No worries about auto-renewals! Our 30-Day Money-Back Guarantee applies whether you’re joining us for the first time or renewing your subscription a month later!

A New Dawn is Coming to U.S. Stocks

I work for one of the largest independent financial publishers in the world – representing over 1 million people in 148 countries.

We’re independently funding today’s broadcast to address something on the mind of every investor in America right now…

Should I put my money in Artificial Intelligence?

Here to answer that for us… and give away his No. 1 free AI recommendation… is 50-year Wall Street titan, Marc Chaikin.

Marc’s been a trader, stockbroker, and analyst. He was the head of the options department at a major brokerage firm and is a sought-after expert for CNBC, Fox Business, Barron’s, and Yahoo! Finance…

But what Marc’s most known for is his award-winning stock-rating system. Which determines whether a stock could shoot sky-high in the next three to six months… or come crashing down.

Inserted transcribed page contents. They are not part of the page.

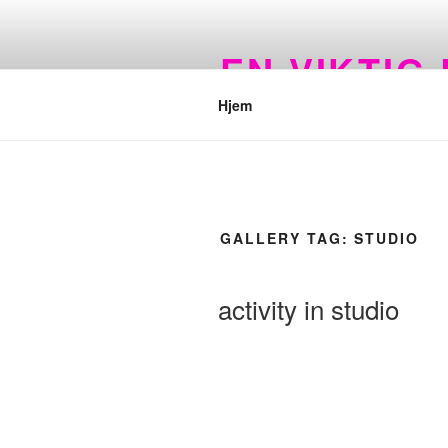
Gå
til
EN VIKTIG
innhold
Hjem
GALLERY TAG:
STUDIO
activity in studio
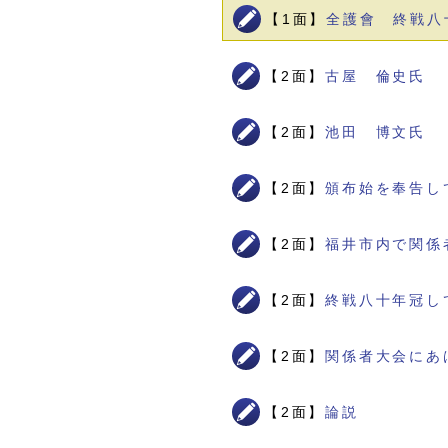
【1面】
全護會 終戦八
【2面】
古屋 倫史氏
【2面】
池田 博文氏
【2面】
頒布始を奉告し
【2面】
福井市内で関係
【2面】
終戦八十年冠し
【2面】
関係者大会にあ
【2面】
論説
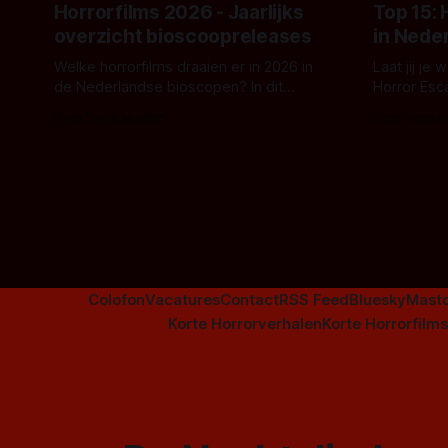
Horrorfilms 2026 - Jaarlijks
Top 15:
overzicht bioscoopreleases
in Nede
Welke horrorfilms draaien er in 2026 in
Laat jij je
de Nederlandse bioscopen? In dit
Horror Esc
overzicht vind je nu al bijna 50 horror- en
om te spel
Door Frank Mulder
Door Janita
aanverwante films.
Colofon
Vacatures
Contact
RSS Feed
Bluesky
Mast
Korte Horrorverhalen
Korte Horrorfilms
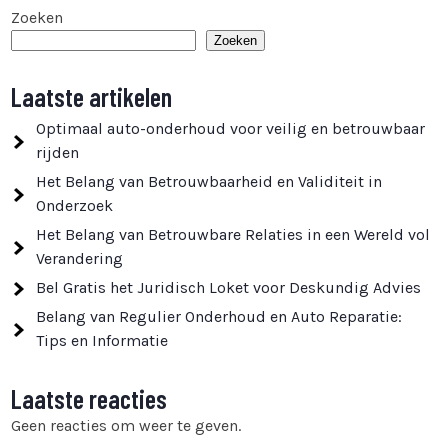
Zoeken
Zoeken
Laatste artikelen
Optimaal auto-onderhoud voor veilig en betrouwbaar
rijden
Het Belang van Betrouwbaarheid en Validiteit in
Onderzoek
Het Belang van Betrouwbare Relaties in een Wereld vol
Verandering
Bel Gratis het Juridisch Loket voor Deskundig Advies
Belang van Regulier Onderhoud en Auto Reparatie:
Tips en Informatie
Laatste reacties
Geen reacties om weer te geven.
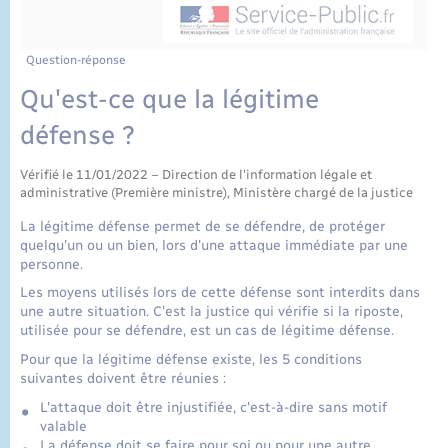
État civil
Cimetière communal
Question-réponse
Qu'est-ce que la légitime
défense ?
Vérifié le 11/01/2022 – Direction de l'information légale et
administrative (Première ministre), Ministère chargé de la justice
La légitime défense permet de se défendre, de protéger
quelqu'un ou un bien, lors d'une attaque immédiate par une
personne.
Les moyens utilisés lors de cette défense sont interdits dans
une autre situation. C'est la justice qui vérifie si la riposte,
utilisée pour se défendre, est un cas de légitime défense.
Pour que la légitime défense existe, les 5 conditions
suivantes doivent être réunies :
L'attaque doit être injustifiée, c'est-à-dire sans motif
valable
La défense doit se faire pour soi ou pour une autre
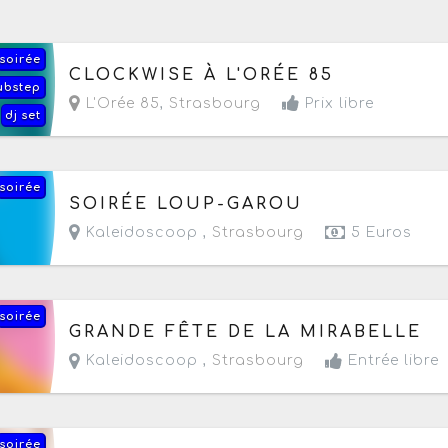
soirée
Demain, le samedi 8 août 2026
de 19h à 01h
CLOCKWISE À L'ORÉE 85
ubstep
L'Orée 85
,
Strasbourg
Prix libre
dj set
soirée
Le jeudi 13 août 2026
de 19h à 22h
SOIRÉE LOUP-GAROU
Kaleidoscoop ,
Strasbourg
5 Euros
soirée
Le vendredi 14 août 2026
de 18h à 23h
GRANDE FÊTE DE LA MIRABELLE
Kaleidoscoop ,
Strasbourg
Entrée libre
soirée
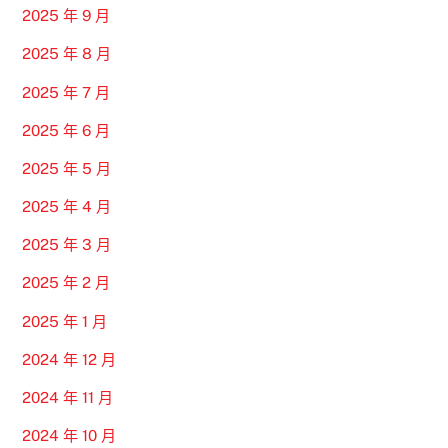
2025 年 9 月
2025 年 8 月
2025 年 7 月
2025 年 6 月
2025 年 5 月
2025 年 4 月
2025 年 3 月
2025 年 2 月
2025 年 1 月
2024 年 12 月
2024 年 11 月
2024 年 10 月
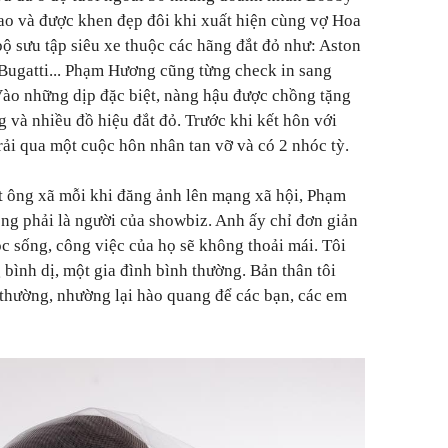
ao và được khen đẹp đôi khi xuất hiện cùng vợ Hoa
 sưu tập siêu xe thuộc các hãng đắt đỏ như: Aston
 Bugatti... Phạm Hương cũng từng check in sang
Vào những dịp đặc biệt, nàng hậu được chồng tặng
g và nhiều đồ hiệu đắt đỏ. Trước khi kết hôn với
ải qua một cuộc hôn nhân tan vỡ và có 2 nhóc tỳ.
t ông xã mỗi khi đăng ảnh lên mạng xã hội, Phạm
ng phải là người của showbiz. Anh ấy chỉ đơn giản
ộc sống, công việc của họ sẽ không thoải mái. Tôi
bình dị, một gia đình bình thường. Bản thân tôi
thường, nhường lại hào quang để các bạn, các em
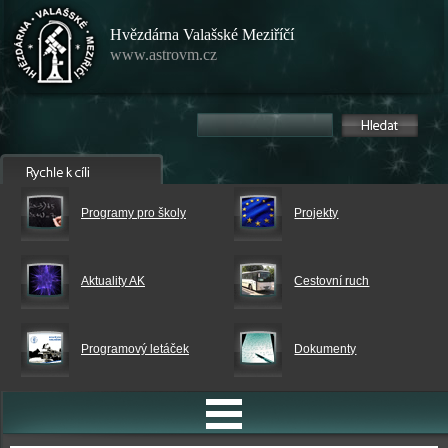
Hvězdárna Valašské Meziříčí
www.astrovm.cz
Programy pro školy
Projekty
Aktuality AK
Cestovní ruch
Programový letáček
Dokumenty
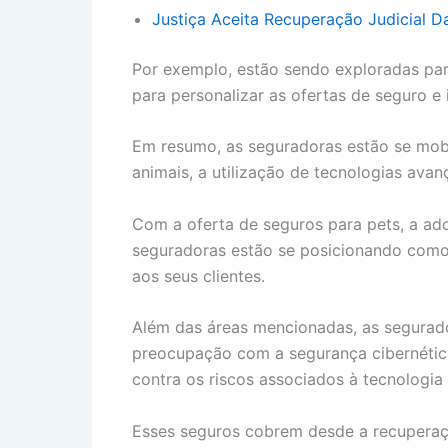
Justiça Aceita Recuperação Judicial D
Por exemplo, estão sendo exploradas pa
para personalizar as ofertas de seguro e
Em resumo, as seguradoras estão se mob
animais, a utilização de tecnologias avan
Com a oferta de seguros para pets, a adoçã
seguradoras estão se posicionando como
aos seus clientes.
Além das áreas mencionadas, as segura
preocupação com a segurança cibernética
contra os riscos associados à tecnologia 
Esses seguros cobrem desde a recupera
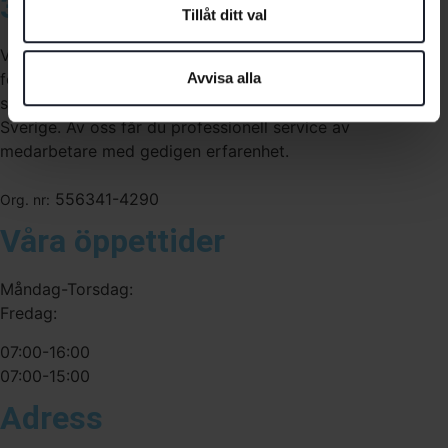
3A Byggdelen
Tillåt ditt val
Vi är återförsäljare av elverktyg, tillbehör, infästning och
förbrukningsmaterial. Vi har en fysisk butik och
Avvisa alla
serviceverkstad i Stockholm samt en e-handel för hela
Sverige. Av oss får du professionell service av
medarbetare med gedigen erfarenhet.
556341-4290
Org. nr:
Våra öppettider
Måndag-Torsdag:
Fredag:
07:00-16:00
07:00-15:00
Adress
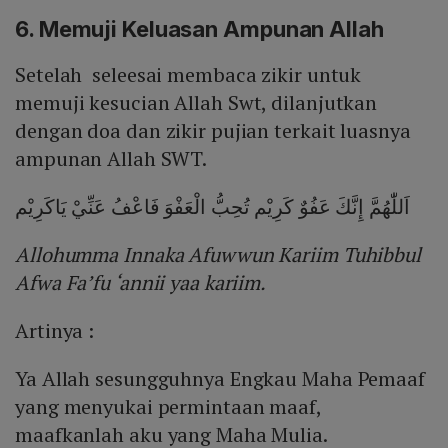
6. Memuji Keluasan Ampunan Allah
Setelah seleesai membaca zikir untuk
memuji kesucian Allah Swt, dilanjutkan
dengan doa dan zikir pujian terkait luasnya
ampunan Allah SWT.
اَللّٰهُمَّ إِنَّكَ عَفُوٌ كَرِيْم تُحِبُّ الْعَفْوَ فَاعْفُ عَنِّيْ يَاكَرِيْم
Allohumma Innaka Afuwwun Kariim Tuhibbul
Afwa Fa’fu ‘annii yaa kariim.
Artinya :
Ya Allah sesungguhnya Engkau Maha Pemaaf
yang menyukai permintaan maaf,
maafkanlah aku yang Maha Mulia.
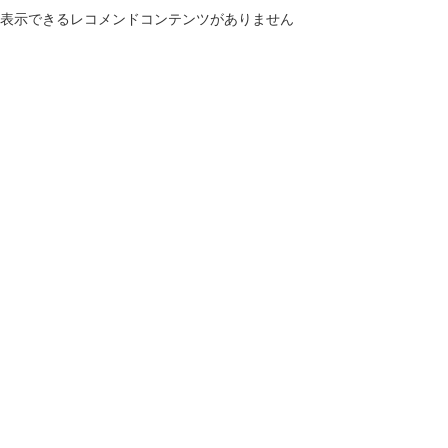
表示できるレコメンドコンテンツがありません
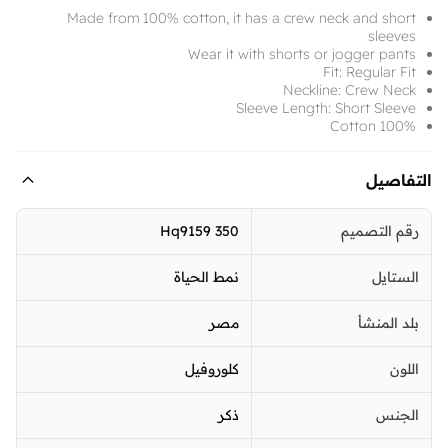
Made from 100% cotton, it has a crew neck and short
sleeves
Wear it with shorts or jogger pants
Fit: Regular Fit
Neckline: Crew Neck
Sleeve Length: Short Sleeve
100% Cotton
التفاصيل
رقم التصميم
Hq9159 350
الستايل
نمط الحياة
بلد المنشأ
مصر
اللون
كلوروفيل
الجنس
ذكر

That’s why Marc’s work appears in every Bloomberg and Reuters terminal on the planet…

And is still used by hundreds of banks, hedge funds, and brokerages to track the billions of dollars flowing in and out of stocks each day.

He’s used this system to survive nine bear markets… create three new indices for the Nasdaq… and even predict the brutal bear market of 2022, 90 days in advance.